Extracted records
....................
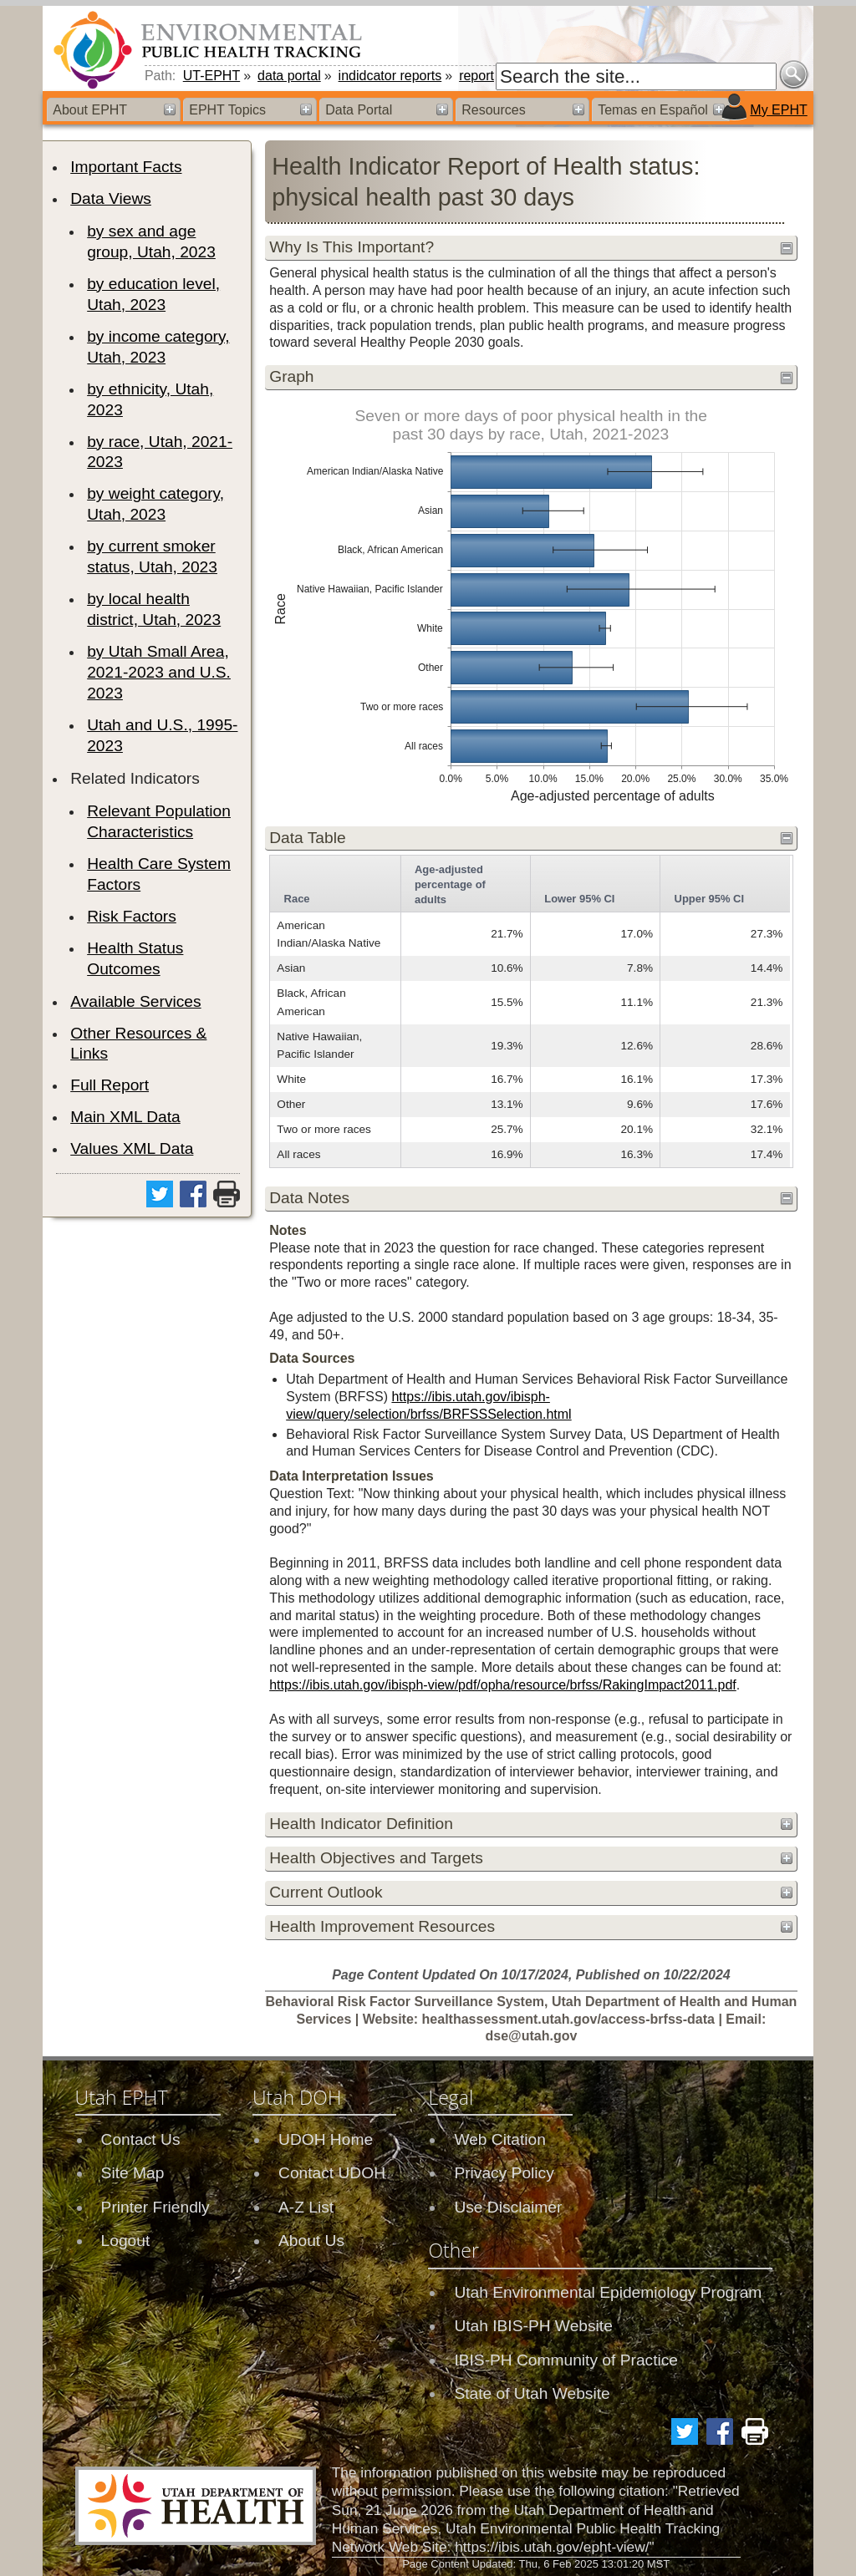  Describe the element at coordinates (152, 556) in the screenshot. I see `by current smoker status, Utah, 2023` at that location.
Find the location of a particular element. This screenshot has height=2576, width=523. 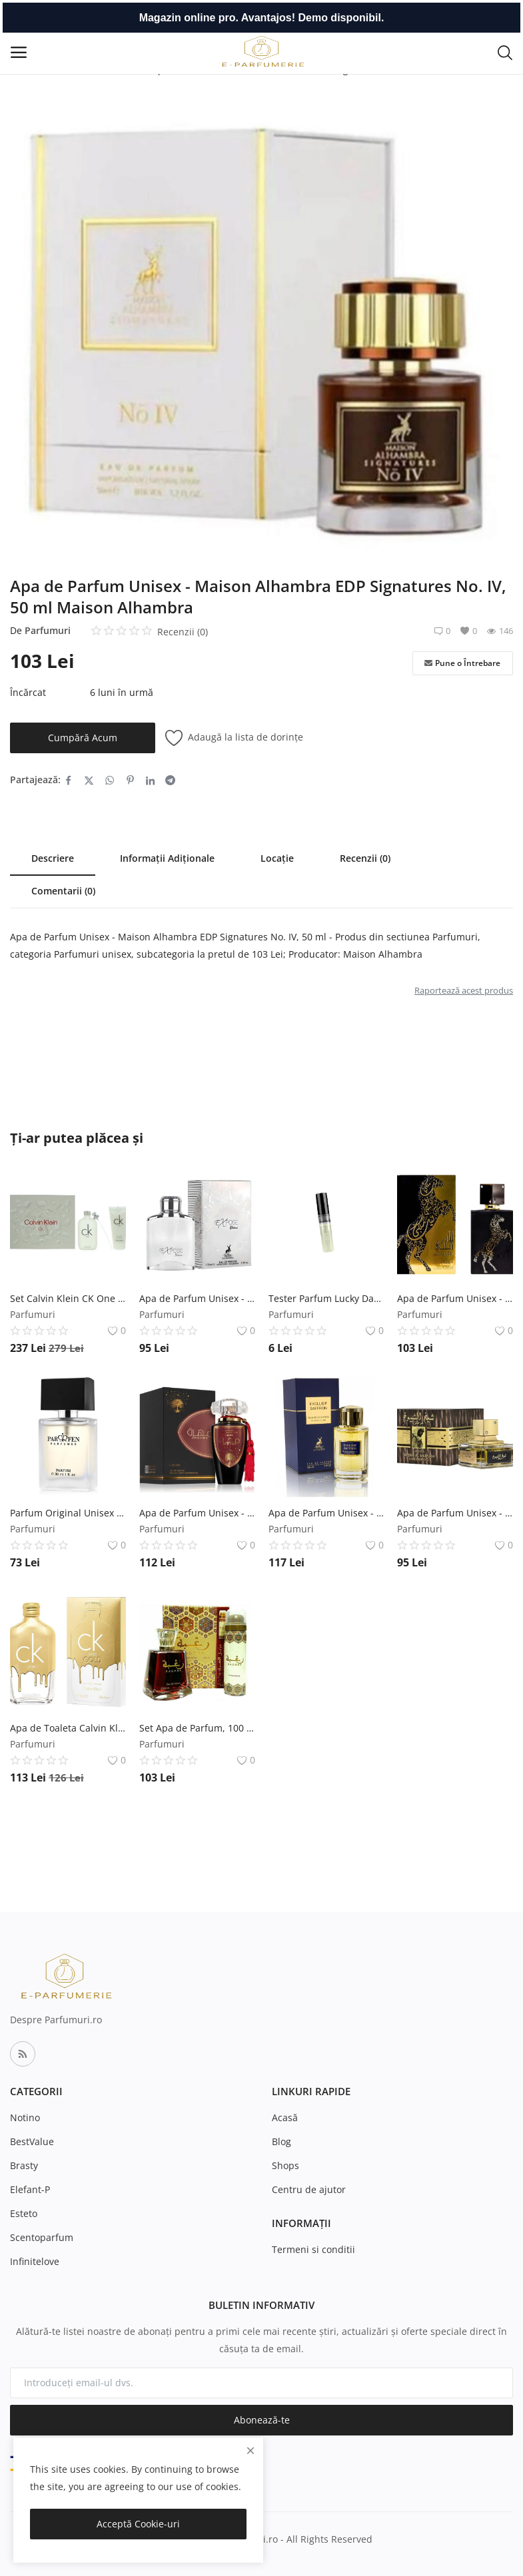

Tester Parfum Lucky Dark Chocolate cod 738 Florgarden, Unisex, 2 ml Florgarden is located at coordinates (326, 1298).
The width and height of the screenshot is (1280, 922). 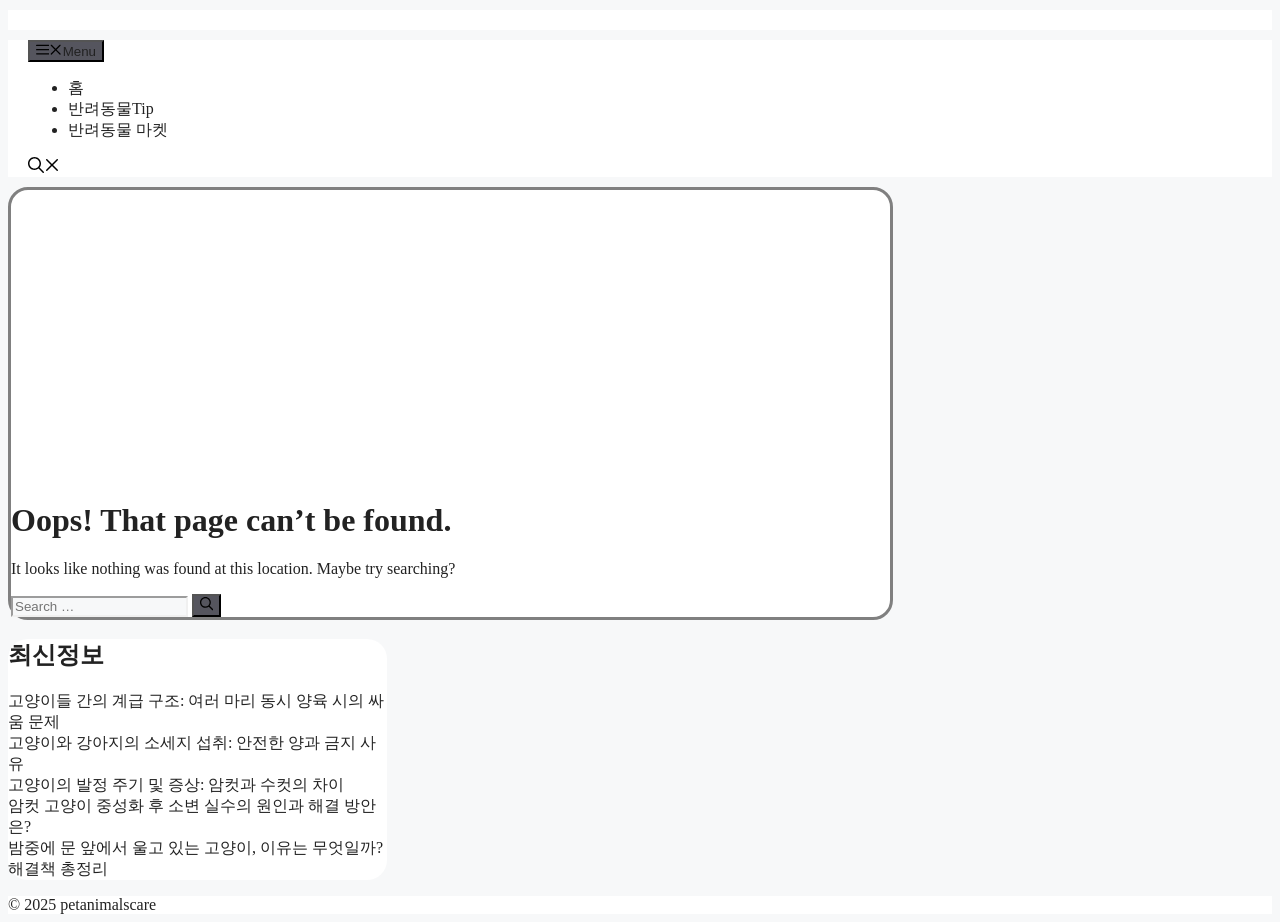 I want to click on 반려동물Tip, so click(x=111, y=108).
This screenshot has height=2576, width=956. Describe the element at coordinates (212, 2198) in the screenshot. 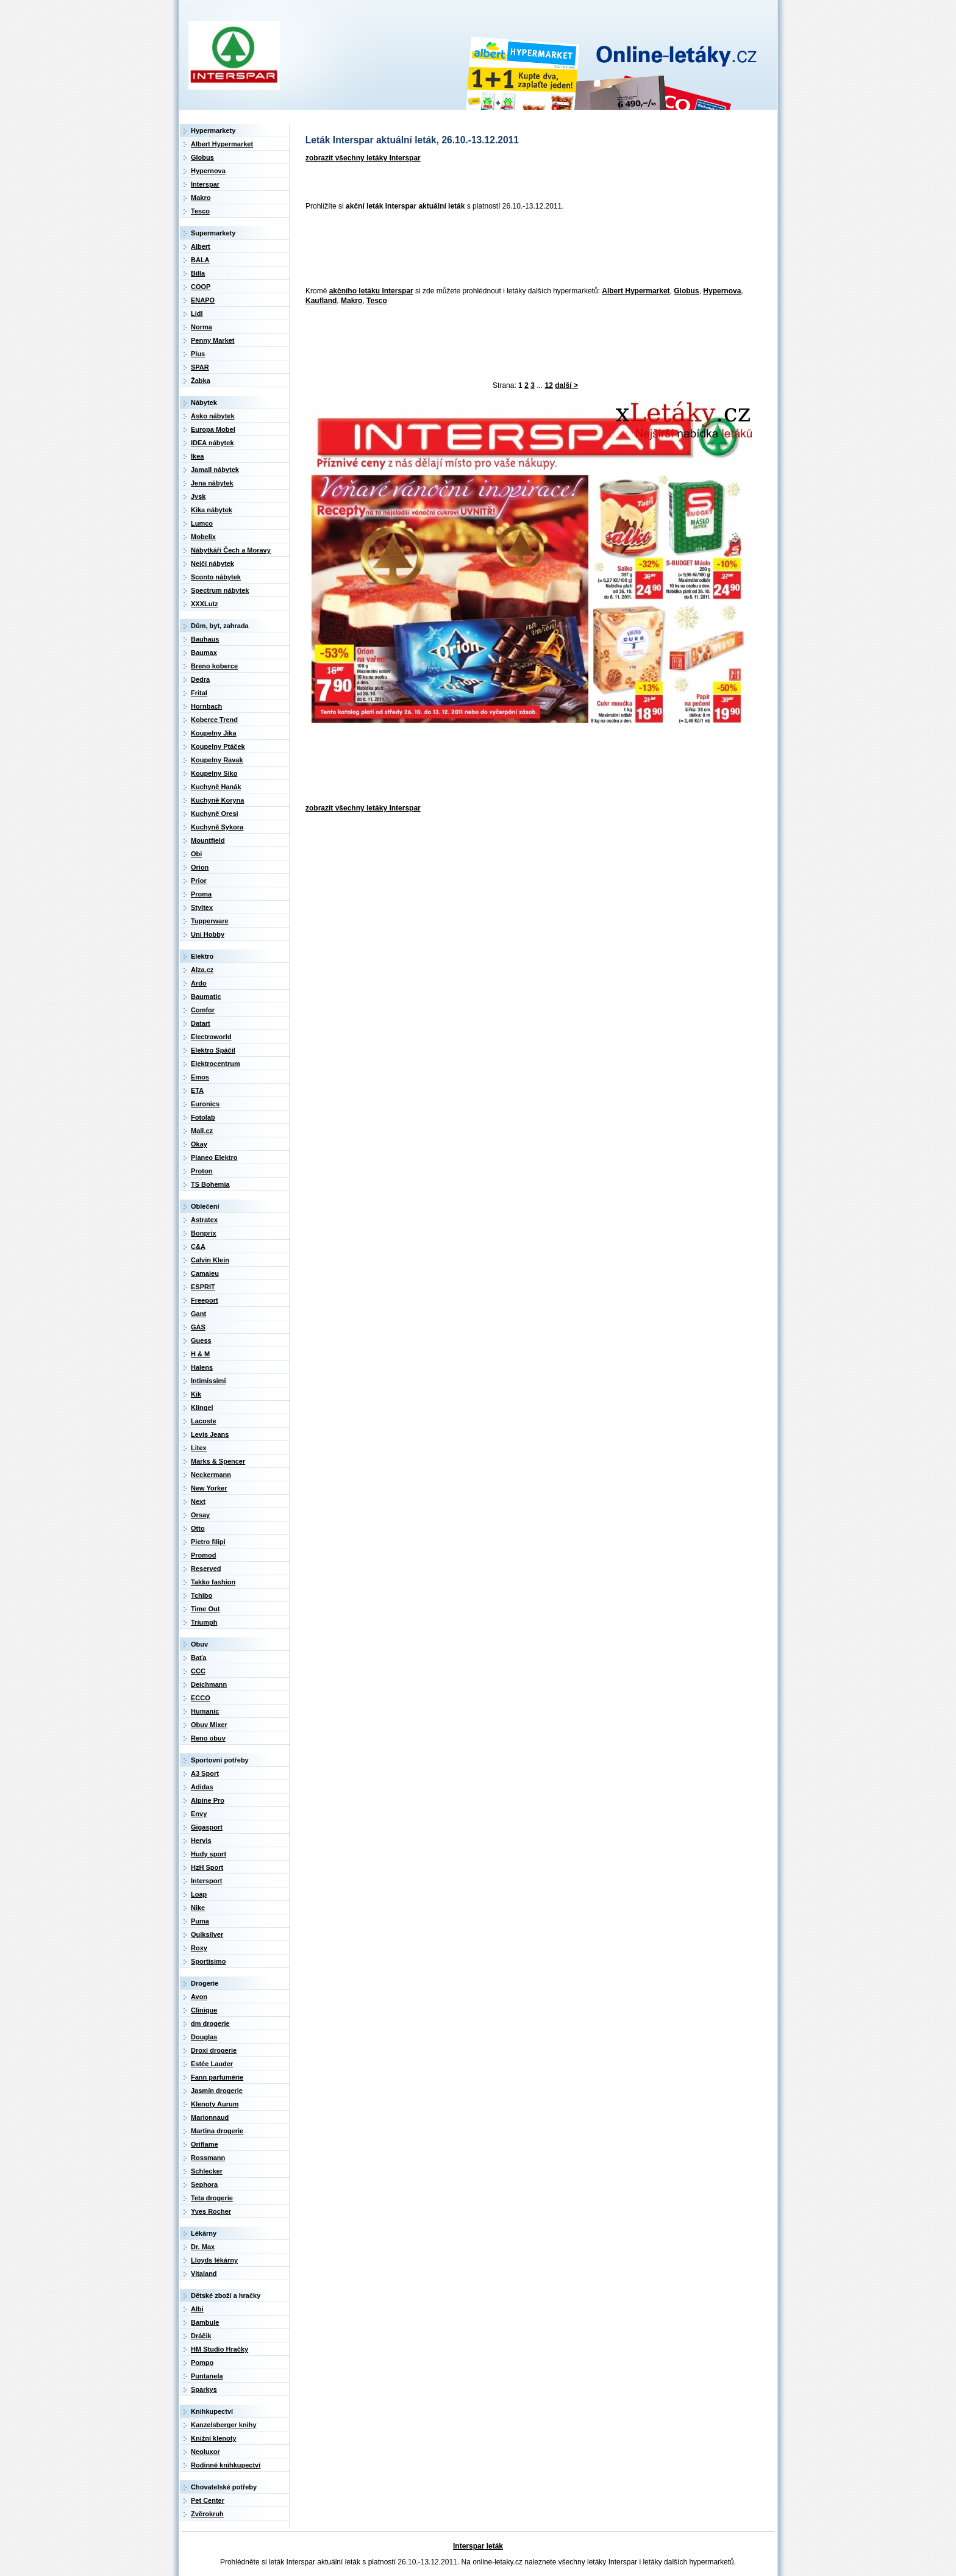

I see `Teta drogerie` at that location.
....................
▶ _Your objective_:
Each line from the one with "This screenshot has height=2576, width=956." to the final line of the data above is to be printed exactly; no picture should appear in the copy.

▶ _Exercise answer_:
This screenshot has height=2576, width=956. Describe the element at coordinates (212, 2198) in the screenshot. 

I see `Teta drogerie` at that location.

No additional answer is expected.